The invention relates to the field of mooring, in particular to a novel deep-water mooring system suitable for deep-water marine engineering structures.

Background technique

With the depletion of onshore oil and gas resources, the development trend of offshore oil and gas has shifted from offshore shallow water to far sea deep water. The deep-sea floating structure is the main equipment for the development of deep-water oil and gas resources. No matter what kind of floating structure is used, it needs a mooring system to moor it in a fixed sea area for a long time. The mooring system is an important guarantee for the normal operation and safety of floating structures, so it plays a pivotal role in deep sea development.

At present, there are two types of deep water mooring systems: catenary mooring system and tension mooring system. However, no matter which mooring system is used, there are common defects: 1. As the water depth increases, the horizontal stiffness of the mooring system decreases, which intensifies the movement of the floating structure in the plane (surge, sway, etc.) and yaw); 2. The vertical stiffness that can be provided is limited, which cannot well restrict the movement of the floating structure in the vertical plane (rolling, pitching and heaving); 3. The mooring cables alternately appear higher Frequency of relaxation - tension state, prone to fatigue fracture.
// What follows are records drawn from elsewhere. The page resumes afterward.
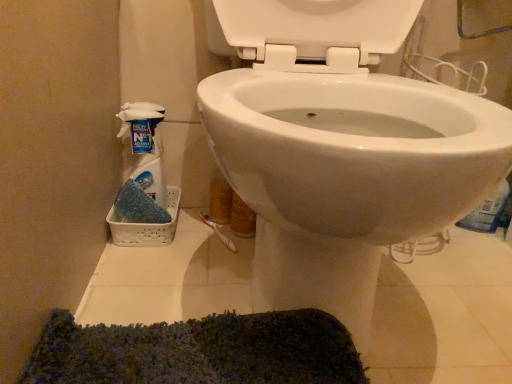 Question: From a real-world perspective, is translucent plastic spray bottle at left above or below white glossy toilet at center?

Choices:
 (A) above
 (B) below

Answer: (B)

Question: Considering the relative positions of translucent plastic spray bottle at left and white glossy toilet at center in the image provided, is translucent plastic spray bottle at left to the left or to the right of white glossy toilet at center?

Choices:
 (A) right
 (B) left

Answer: (B)

Question: In terms of height, does translucent plastic spray bottle at left look taller or shorter compared to white glossy toilet at center?

Choices:
 (A) short
 (B) tall

Answer: (A)

Question: Based on their sizes in the image, would you say white glossy toilet at center is bigger or smaller than translucent plastic spray bottle at left?

Choices:
 (A) big
 (B) small

Answer: (A)

Question: From their relative heights in the image, would you say white glossy toilet at center is taller or shorter than translucent plastic spray bottle at left?

Choices:
 (A) tall
 (B) short

Answer: (A)

Question: Is point (466, 188) positioned closer to the camera than point (136, 124)?

Choices:
 (A) farther
 (B) closer

Answer: (B)

Question: From the image's perspective, is white glossy toilet at center located above or below translucent plastic spray bottle at left?

Choices:
 (A) above
 (B) below

Answer: (A) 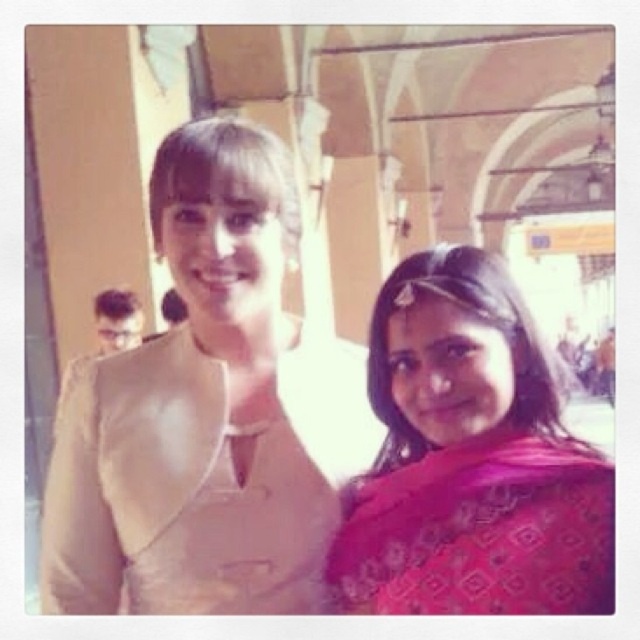 Based on the photo, you are an architect analyzing the spatial layout of the arch structure in the image. You need to determine the exact position of the pink printed saree at right relative to the arch structure. Can you identify its coordinates?

The pink printed saree at right is located at coordinates [472,458]. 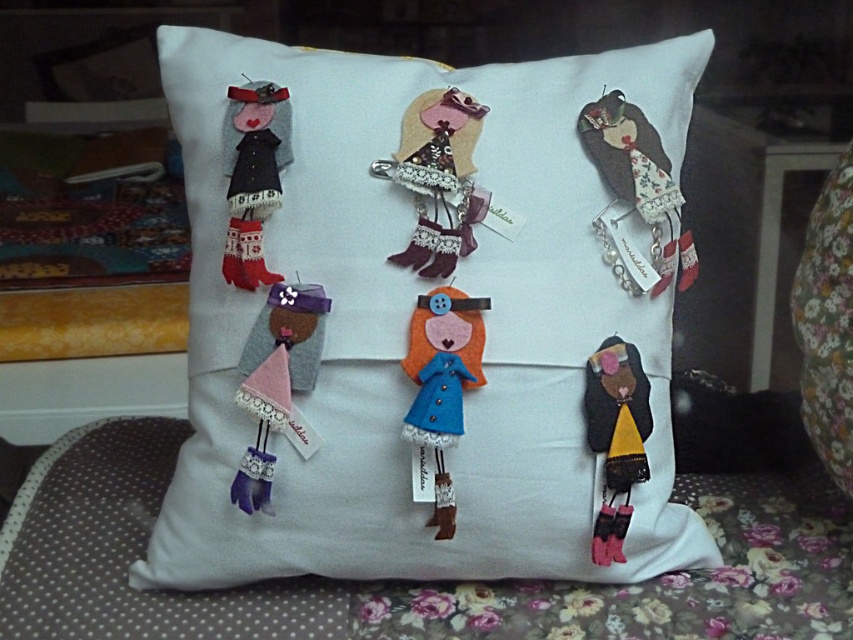 Is pink felt doll at center shorter than blue felt doll at center?

Correct, pink felt doll at center is not as tall as blue felt doll at center.

Consider the image. How distant is pink felt doll at center from blue felt doll at center?

3.28 inches

What are the coordinates of `pink felt doll at center` in the screenshot? It's located at (276, 380).

Locate an element on the screen. brown felt doll at upper right is located at coordinates (636, 196).

Does brown felt doll at upper right appear over blue felt doll at center?

Correct, brown felt doll at upper right is located above blue felt doll at center.

What do you see at coordinates (636, 196) in the screenshot?
I see `brown felt doll at upper right` at bounding box center [636, 196].

The image size is (853, 640). Find the location of `brown felt doll at upper right`. brown felt doll at upper right is located at coordinates 636,196.

Is white felt pillow at center thinner than blue felt doll at center?

No, white felt pillow at center is not thinner than blue felt doll at center.

You are a GUI agent. You are given a task and a screenshot of the screen. Output one action in this format:
    pyautogui.click(x=<x>, y=<y>)
    Task: Click on the white felt pillow at center
    This screenshot has height=640, width=853.
    Given the screenshot: What is the action you would take?
    pyautogui.click(x=430, y=316)

Which is in front, point (509, 192) or point (451, 500)?

Point (451, 500) is more forward.

Find the location of a particular element. white felt pillow at center is located at coordinates (430, 316). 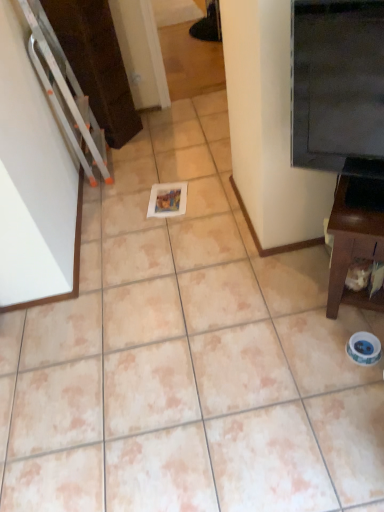 Question: Considering the positions of brown wood tv stand at right and black glossy fridge at upper right in the image, is brown wood tv stand at right taller or shorter than black glossy fridge at upper right?

Choices:
 (A) tall
 (B) short

Answer: (B)

Question: Considering the positions of brown wood tv stand at right and black glossy fridge at upper right in the image, is brown wood tv stand at right bigger or smaller than black glossy fridge at upper right?

Choices:
 (A) small
 (B) big

Answer: (B)

Question: From a real-world perspective, relative to black glossy fridge at upper right, is brown wood tv stand at right vertically above or below?

Choices:
 (A) below
 (B) above

Answer: (A)

Question: From the image's perspective, relative to brown wood tv stand at right, is black glossy fridge at upper right above or below?

Choices:
 (A) below
 (B) above

Answer: (B)

Question: In the image, is black glossy fridge at upper right on the left side or the right side of brown wood tv stand at right?

Choices:
 (A) left
 (B) right

Answer: (A)

Question: Relative to brown wood tv stand at right, is black glossy fridge at upper right in front or behind?

Choices:
 (A) behind
 (B) front

Answer: (B)

Question: From a real-world perspective, is black glossy fridge at upper right above or below brown wood tv stand at right?

Choices:
 (A) above
 (B) below

Answer: (A) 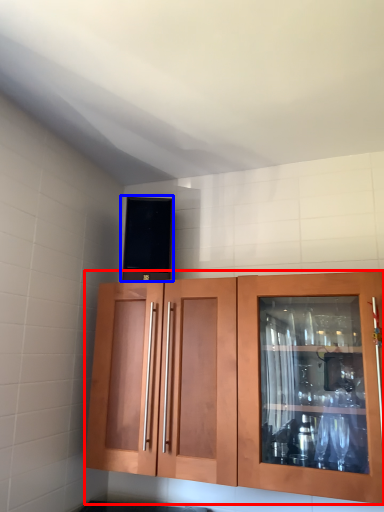 Question: Which point is further to the camera, cabinetry (highlighted by a red box) or appliance (highlighted by a blue box)?

Choices:
 (A) cabinetry
 (B) appliance

Answer: (B) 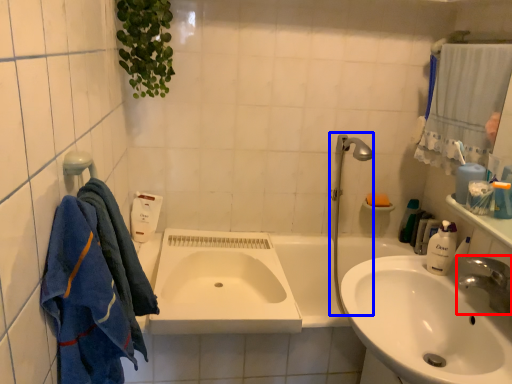 Question: Which object appears closest to the camera in this image, tap (highlighted by a red box) or plumbing fixture (highlighted by a blue box)?

Choices:
 (A) tap
 (B) plumbing fixture

Answer: (A) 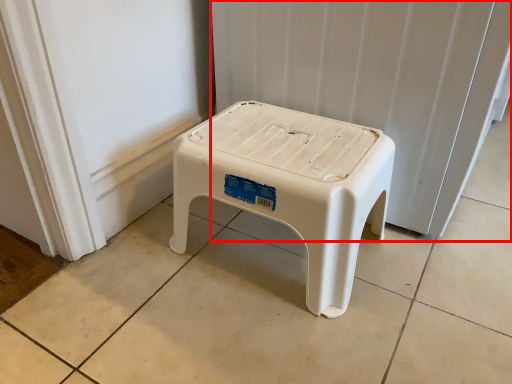 Question: From the image's perspective, where is radiator (annotated by the red box) located relative to stool?

Choices:
 (A) above
 (B) below

Answer: (A) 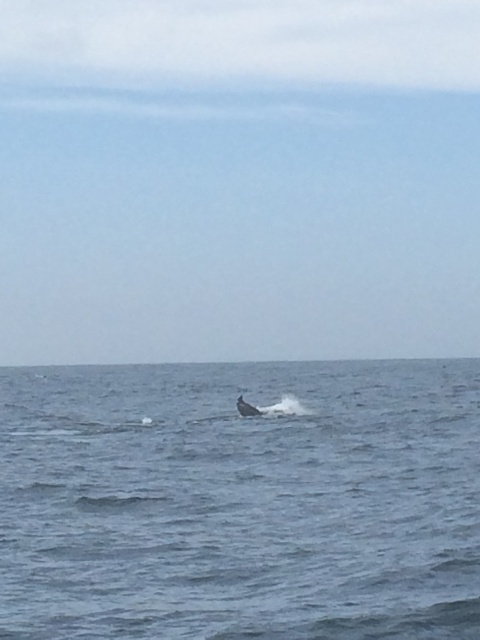 Question: Among these objects, which one is farthest from the camera?

Choices:
 (A) gray matte humpback whale at center
 (B) blue water at center

Answer: (A)

Question: Which object is closer to the camera taking this photo?

Choices:
 (A) gray matte humpback whale at center
 (B) blue water at center

Answer: (B)

Question: Does blue water at center have a greater width compared to gray matte humpback whale at center?

Choices:
 (A) no
 (B) yes

Answer: (B)

Question: Is blue water at center above gray matte humpback whale at center?

Choices:
 (A) no
 (B) yes

Answer: (A)

Question: Where is blue water at center located in relation to gray matte humpback whale at center in the image?

Choices:
 (A) below
 (B) above

Answer: (A)

Question: Which point is farther from the camera taking this photo?

Choices:
 (A) (244, 406)
 (B) (276, 547)

Answer: (A) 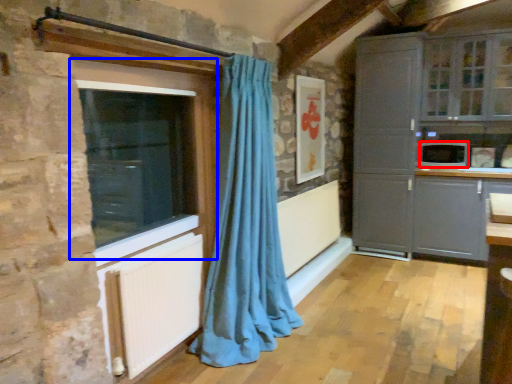 Question: Which point is further to the camera, appliance (highlighted by a red box) or window (highlighted by a blue box)?

Choices:
 (A) appliance
 (B) window

Answer: (A) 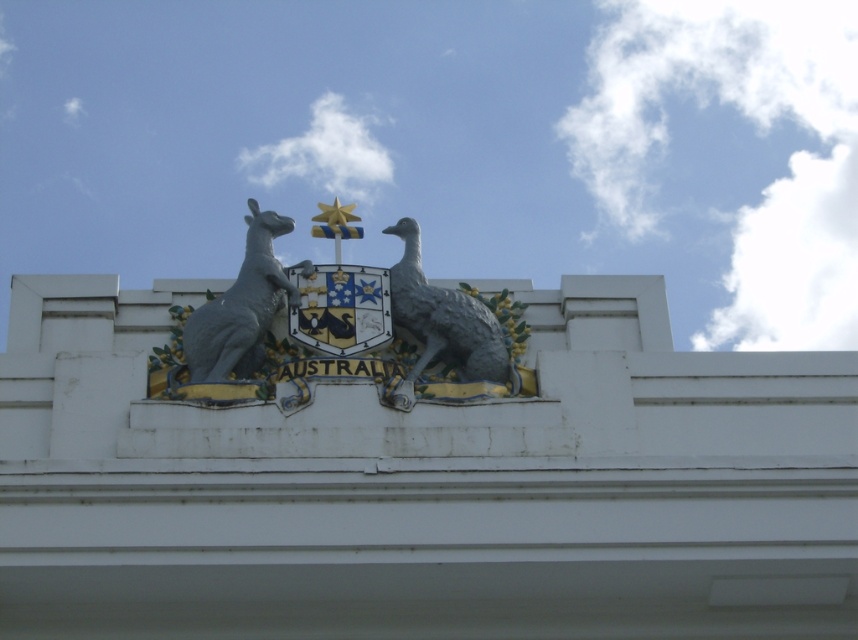 You are an architect designing a scale model of this building facade. The model will be 1 meter wide. If the distance between the gray metallic bird at center and the gray metallic kangaroo at upper left in the original is 6.02 meters, how wide should the model be to maintain the same scale?

The original distance between the gray metallic bird at center and the gray metallic kangaroo at upper left is 6.02 meters. To maintain the same scale in the model, which is 1 meter wide, the model would need to be scaled down proportionally. However, since the question specifies the model width as 1 meter, the distance between the two objects in the model would be 1 meter, maintaining the same relative proportions as the original. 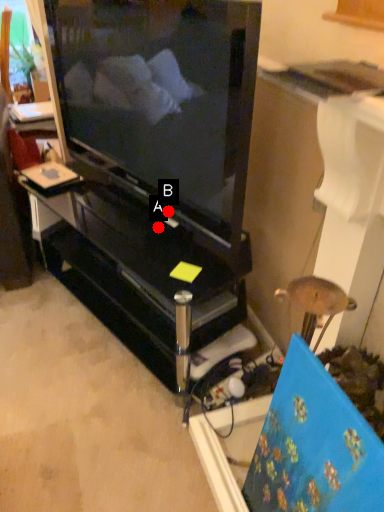 Question: Two points are circled on the image, labeled by A and B beside each circle. Which point appears farthest from the camera in this image?

Choices:
 (A) A is further
 (B) B is further

Answer: (A) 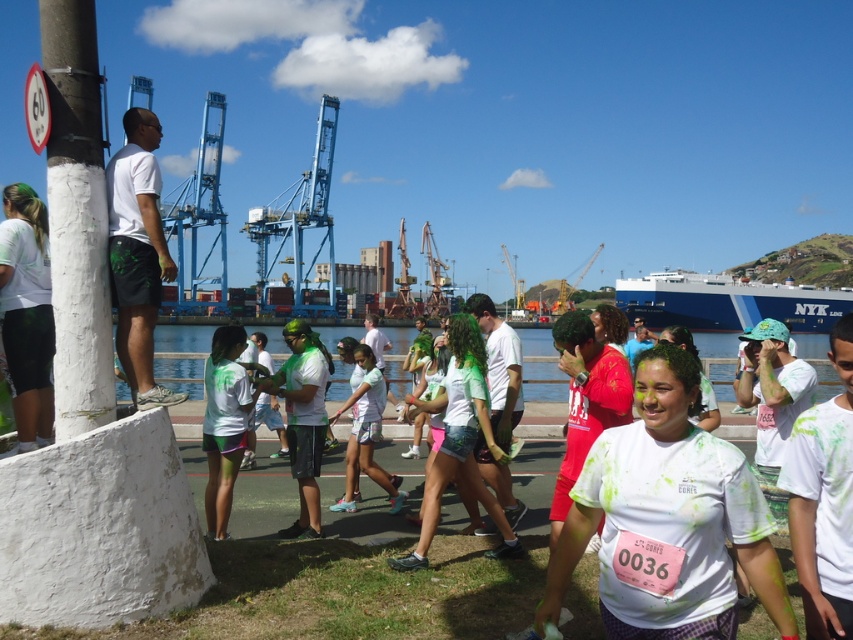 Can you confirm if white matte shirt at center is thinner than white matte shorts at left?

Incorrect, white matte shirt at center's width is not less than white matte shorts at left's.

Who is shorter, white matte shirt at center or white matte shorts at left?

Standing shorter between the two is white matte shirt at center.

Is point (660, 522) positioned before point (24, 445)?

Yes, point (660, 522) is closer to viewer.

Find the location of a particular element. This screenshot has height=640, width=853. white matte shirt at center is located at coordinates (668, 518).

Who is more distant from viewer, (838,314) or (376,376)?

The point (838,314) is behind.

Which is in front, point (697, 275) or point (335, 410)?

Point (335, 410) is in front.

Is point (709, 276) more distant than point (350, 488)?

That is True.

The height and width of the screenshot is (640, 853). In order to click on blue matte container ship at center in this screenshot , I will do `click(728, 301)`.

Can you confirm if white textured pole at left is smaller than matte green shirt at center?

Indeed, white textured pole at left has a smaller size compared to matte green shirt at center.

Between white textured pole at left and matte green shirt at center, which one has less height?

Standing shorter between the two is matte green shirt at center.

Is point (90, 13) less distant than point (219, 461)?

Yes, point (90, 13) is in front of point (219, 461).

Locate an element on the screen. This screenshot has height=640, width=853. white textured pole at left is located at coordinates (76, 220). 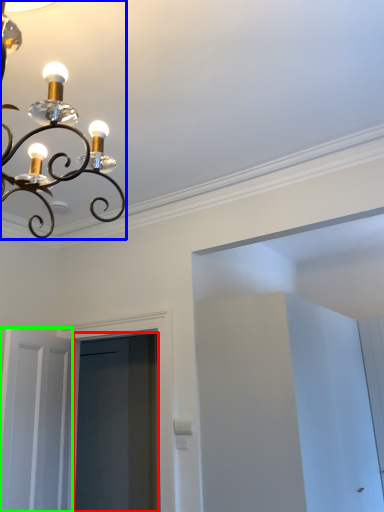 Question: Which is nearer to the screen door (highlighted by a red box)? lamp (highlighted by a blue box) or door (highlighted by a green box).

Choices:
 (A) lamp
 (B) door

Answer: (B)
The above defects have directly affected the normal operation and safety of the whole floating structure.

Therefore, it is particularly necessary to develop a new type of deep-water mooring system to solve the above problems.

Contents of the invention

In view of the problems and deficiencies in the prior art above, the purpose of the present invention is to provide an adaptive deep-water mooring system with high horizontal mooring rigidity, high vertical mooring rigidity and relatively uniform cable tension distribution.

In order to achieve the above purpose, the adaptive deep-water mooring system of the present invention can adopt the following technical solutions:

An adaptive deep-water mooring system, including suspension buoys, weights, mooring buoys, anchors, pile foundations, upper tension cables connecting suspension buoys and weights, connecting cables connecting weights and mooring buoys, and connecting Mooring buoys and lower tension cables for anchors, and tension tendons connecting mooring buoys and pile foundations.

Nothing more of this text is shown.